• Data items

++++++++

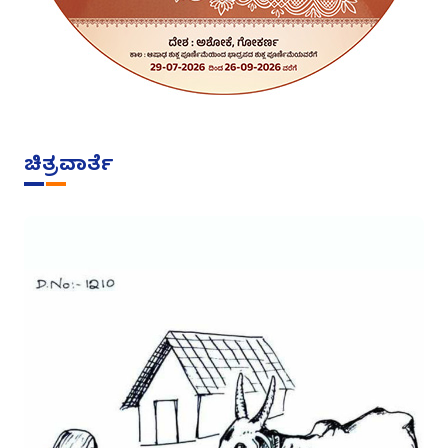
ಚಿತ್ರವಾರ್ತೆ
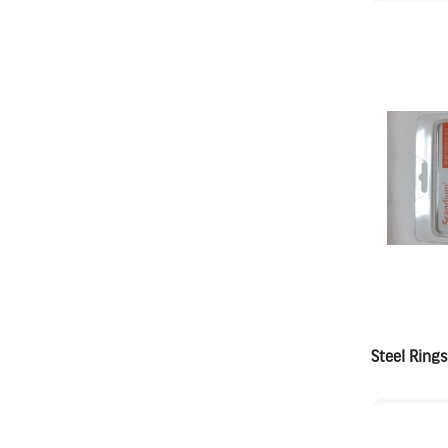
Steel Rin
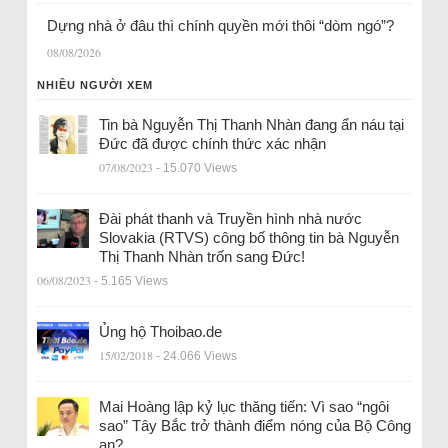
Dựng nhà ở đâu thì chính quyền mới thôi “dòm ngó”?
08/08/2026
NHIỀU NGƯỜI XEM
Tin bà Nguyễn Thị Thanh Nhàn đang ẩn náu tại
Đức đã được chính thức xác nhận
07/08/2023
- 15.070 Views
Đài phát thanh và Truyền hình nhà nước
Slovakia (RTVS) công bố thông tin bà Nguyễn
Thị Thanh Nhàn trốn sang Đức!
06/08/2023
- 5.165 Views
Ủng hộ Thoibao.de
15/02/2018
- 24.066 Views
Mai Hoàng lập kỷ lục thăng tiến: Vì sao “ngôi
sao” Tây Bắc trở thành điểm nóng của Bộ Công
an?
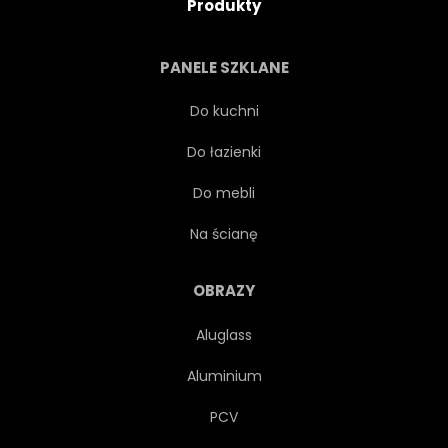
Produkty
PANELE SZKLANE
Do kuchni
Do łazienki
Do mebli
Na ścianę
OBRAZY
Aluglass
Aluminium
PCV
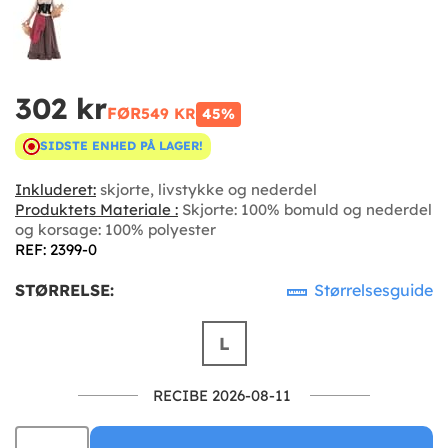
302 kr
FØR
549 KR
45%
SIDSTE ENHED PÅ LAGER!
Inkluderet:
skjorte, livstykke og nederdel
Produktets Materiale :
Skjorte: 100% bomuld og nederdel
og korsage: 100% polyester
REF: 2399-0
STØRRELSE:
Størrelsesguide
L
RECIBE 2026-08-11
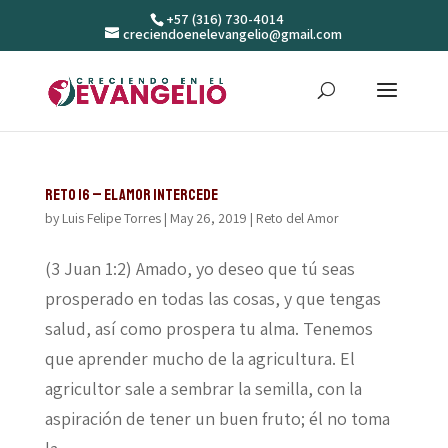
+57 (316) 730-4014
creciendoenelevangelio@gmail.com
Reto 16 – El amor intercede
by
Luis Felipe Torres
|
May 26, 2019
|
Reto del Amor
(3 Juan 1:2) Amado, yo deseo que tú seas
prosperado en todas las cosas, y que tengas
salud, así como prospera tu alma. Tenemos
que aprender mucho de la agricultura. El
agricultor sale a sembrar la semilla, con la
aspiración de tener un buen fruto; él no toma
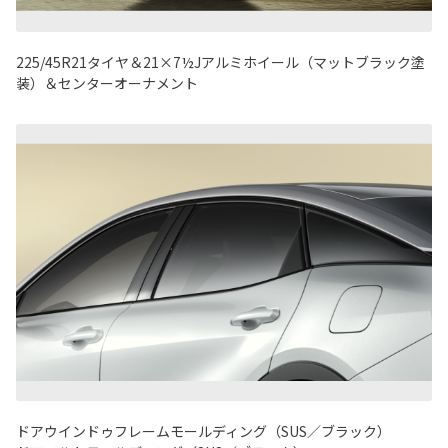
225/45R21タイヤ＆21×7½Jアルミホイール（マットブラック塗
装）＆センターオーナメント
ドアウインドゥフレームモールディング（SUS／ブラック）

++++++++

• Exercise
Please determine how many lines of the records above contain "Nguyễn", and state that number only.

• Written solution
2